SUPPLIED MATERIAL below:

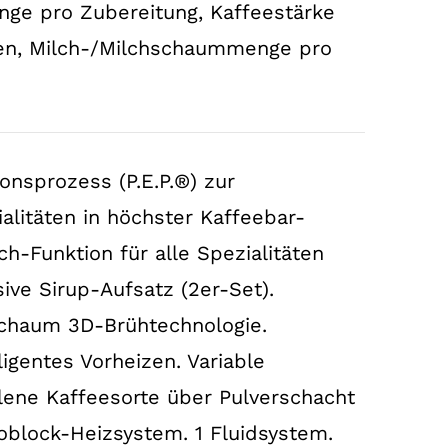
nge pro Zubereitung, Kaffeestärke
fen, Milch-/Milchschaummenge pro
ionsprozess (P.E.P.®) zur
alitäten in höchster Kaffeebar-
h-Funktion für alle Spezialitäten
ive Sirup-Aufsatz (2er-Set).
schaum 3D-Brühtechnologie.
lligentes Vorheizen. Variable
ene Kaffeesorte über Pulverschacht
block-Heizsystem. 1 Fluidsystem.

End of SUPPLIED MATERIAL.

# PROBLEM REQUIREMENTS:
Leave out every line before the one containing "h-Funktion für alle Spezialitäten". Transcribe that line and all lines after it through the end of the data above, exactly.

# FINISHED EXERCISE:
h-Funktion für alle Spezialitäten
ive Sirup-Aufsatz (2er-Set).
schaum 3D-Brühtechnologie.
lligentes Vorheizen. Variable
ene Kaffeesorte über Pulverschacht
block-Heizsystem. 1 Fluidsystem.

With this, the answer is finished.